Отец заиграл веселую.

Она тряхнула головкой, повела плечами, зазвенела всеми своими монетами, улыбнулась и, плавно поворачиваясь на каблучках, грациозно покачивая станом и разводя руками, запела:

Попьем, попоем —
Все горе забудем.
А смерть придет —
Умирать будем!

Слушатели смеялись. «Ловко поет!» — говорили одни. «Пьяная», — возражали другие.

Она пела и хлопала в ладошки, притопывая каблучками и плавно поворачиваясь кругом себя, а по лицу ее все еще текли слезы.

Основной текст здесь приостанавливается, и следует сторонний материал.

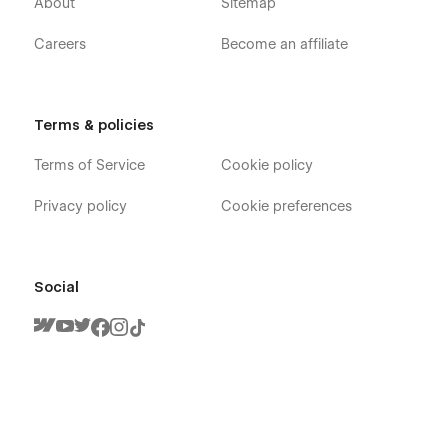
About
Sitemap
Careers
Become an affiliate
Terms & policies
Terms of Service
Cookie policy
Privacy policy
Cookie preferences
Social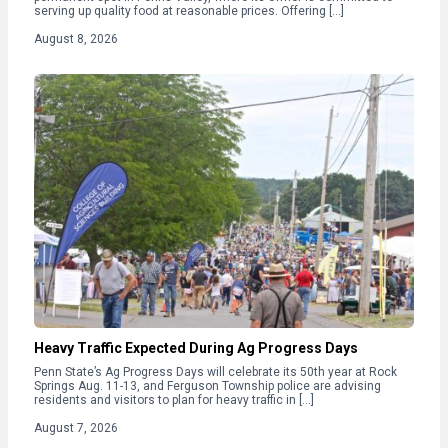
serving up quality food at reasonable prices. Offering […]
August 8, 2026
Heavy Traffic Expected During Ag Progress Days
Penn State’s Ag Progress Days will celebrate its 50th year at Rock
Springs Aug. 11-13, and Ferguson Township police are advising
residents and visitors to plan for heavy traffic in […]
August 7, 2026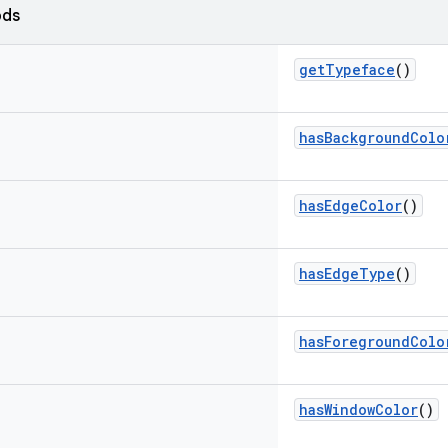
ods
getTypeface
()
hasBackgroundColo
hasEdgeColor
()
hasEdgeType
()
hasForegroundColo
hasWindowColor
()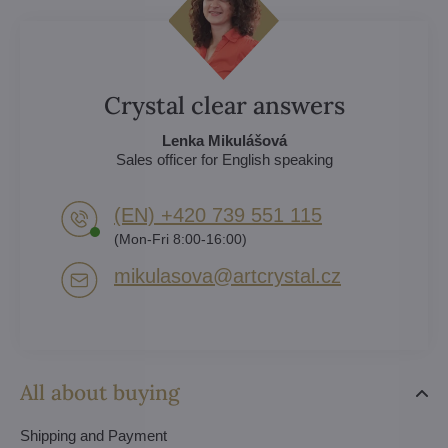
Crystal clear answers
Lenka Mikulášová
Sales officer for English speaking
(EN) +420 739 551 115
(Mon-Fri 8:00-16:00)
mikulasova​@artcrystal​.cz
All about buying
Shipping and Payment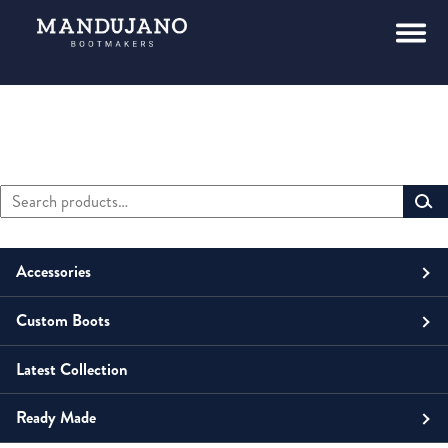
Search
Primary
for:
Sidebar
Accessories
Custom Boots
Men
Belts
Latest Collection
Unisex
Men
Small Leather Goods
Money Clip
Ready Made
Women
Unisex
Boots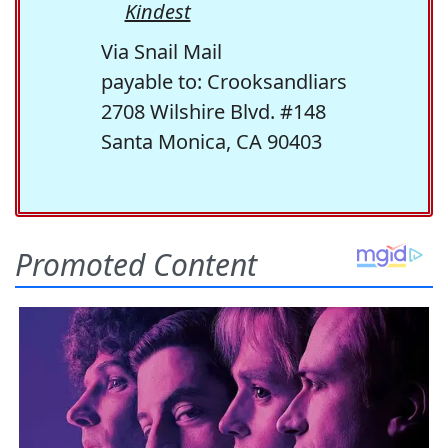
Kindest
Via Snail Mail
payable to: Crooksandliars
2708 Wilshire Blvd. #148
Santa Monica, CA 90403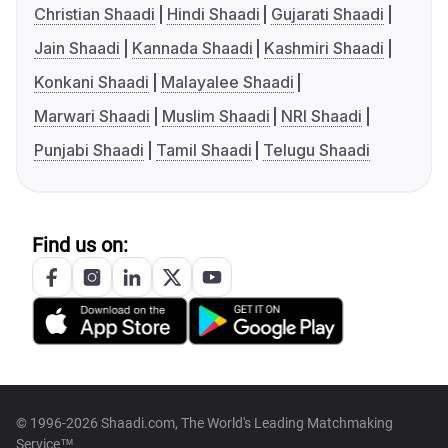
Christian Shaadi
Hindi Shaadi
Gujarati Shaadi
Jain Shaadi
Kannada Shaadi
Kashmiri Shaadi
Konkani Shaadi
Malayalee Shaadi
Marwari Shaadi
Muslim Shaadi
NRI Shaadi
Punjabi Shaadi
Tamil Shaadi
Telugu Shaadi
Find us on:
© 1996-2026 Shaadi.com, The World's Leading Matchmaking
Service™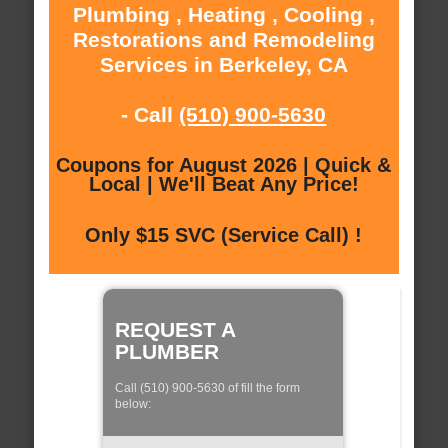
Plumbing , Heating , Cooling ,
Restorations and Remodeling
Services in Berkeley, CA
- Call
(510) 900-5630
Coupons for August 2026 | Quick &
Local | We'll Beat Any Price!
Only $15 SVC (Service Call) !
REQUEST A
PLUMBER
Call (510) 900-5630 of fill the form
below: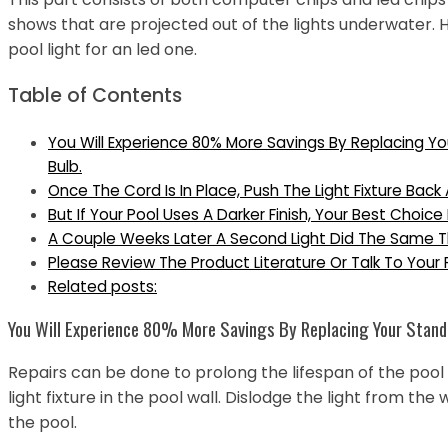
shows that are projected out of the lights underwater.
pool light for an led one.
Table of Contents
You Will Experience 80% More Savings By Replacing Yo
Bulb.
Once The Cord Is In Place, Push The Light Fixture Back
But If Your Pool Uses A Darker Finish, Your Best Choice
A Couple Weeks Later A Second Light Did The Same T
Please Review The Product Literature Or Talk To Your 
Related posts:
You Will Experience 80% More Savings By Replacing Your Standa
Repairs can be done to prolong the lifespan of the pool 
light fixture in the pool wall. Dislodge the light from the 
the pool.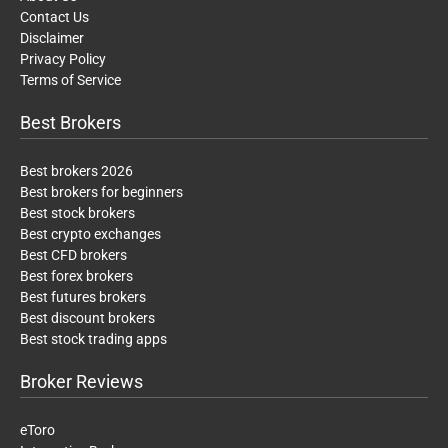
Contact Us
Disclaimer
Privacy Policy
Terms of Service
Best Brokers
Best brokers 2026
Best brokers for beginners
Best stock brokers
Best crypto exchanges
Best CFD brokers
Best forex brokers
Best futures brokers
Best discount brokers
Best stock trading apps
Broker Reviews
eToro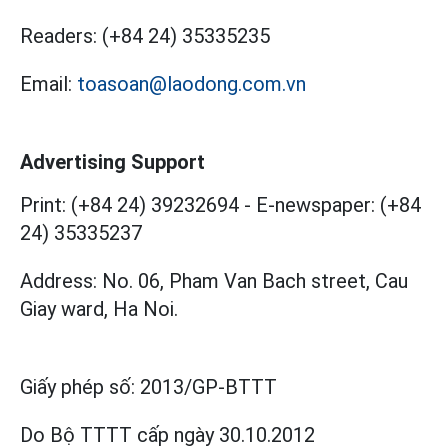
Readers:
(+84 24) 35335235
Email:
toasoan@laodong.com.vn
Advertising Support
Print: (+84 24) 39232694
-
E-newspaper: (+84
24) 35335237
Address: No. 06, Pham Van Bach street, Cau
Giay ward, Ha Noi.
Giấy phép số:
2013/GP-BTTT
Do Bộ TTTT cấp
ngày 30.10.2012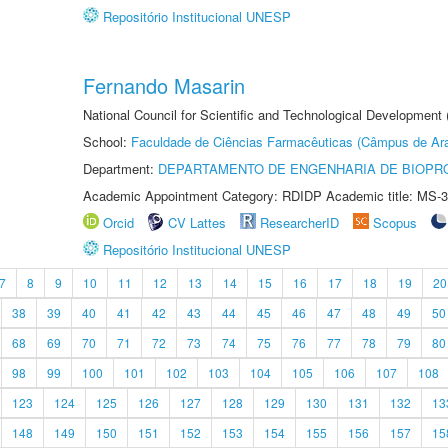
Repositório Institucional UNESP
Fernando Masarin
National Council for Scientific and Technological Development 
School:
Faculdade de Ciências Farmacêuticas (Câmpus de Ara
Department:
DEPARTAMENTO DE ENGENHARIA DE BIOPR
Academic Appointment Category: RDIDP Academic title: MS-3
Orcid
CV Lattes
ResearcherID
Scopus
Repositório Institucional UNESP
7
8
9
10
11
12
13
14
15
16
17
18
19
20
38
39
40
41
42
43
44
45
46
47
48
49
50
68
69
70
71
72
73
74
75
76
77
78
79
80
98
99
100
101
102
103
104
105
106
107
108
123
124
125
126
127
128
129
130
131
132
13
148
149
150
151
152
153
154
155
156
157
15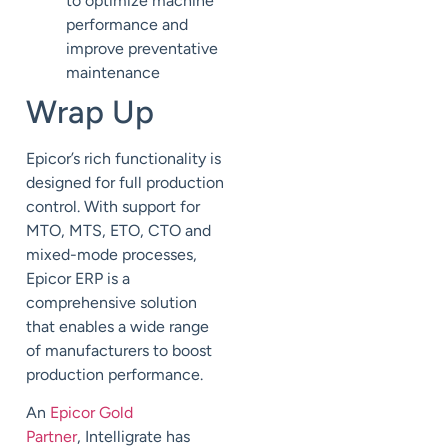
to
optimize machine
performance
and
improve preventative
maintenance
Wrap Up
Epicor’s rich functionality is
designed for
full production
control.
With support for
MTO, MTS, ETO, CTO and
mixed-mode processes,
Epicor ERP
is a
comprehensive solution
that
enables
a wide range
of manufacturers
to
boost
production performance.
An
Epicor Gold
Partner
,
Intelligrate
has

В эту минуту явился полицейский в сопровождении толстого, хорошо одетого господина. Полицейский грубо ухватил певицу за руку и прекратил ее веселье, а господин что-то такое говорил, и вид у него был оскорбленный и обиженный. Девушка покорно пошла с ними из трактира и только громко ругалась грубыми словами. В толпе звучали слова: «убежала», «били», «обязана» и еще что-то, непонятное мне.

Мы играли в этом трактире несколько дней. Потом нас пригласили в другой. Наконец мы получили приглашение в большой трактир играть до конца ярмарки на жалованье в двадцать пять рублей в месяц на всем готовом.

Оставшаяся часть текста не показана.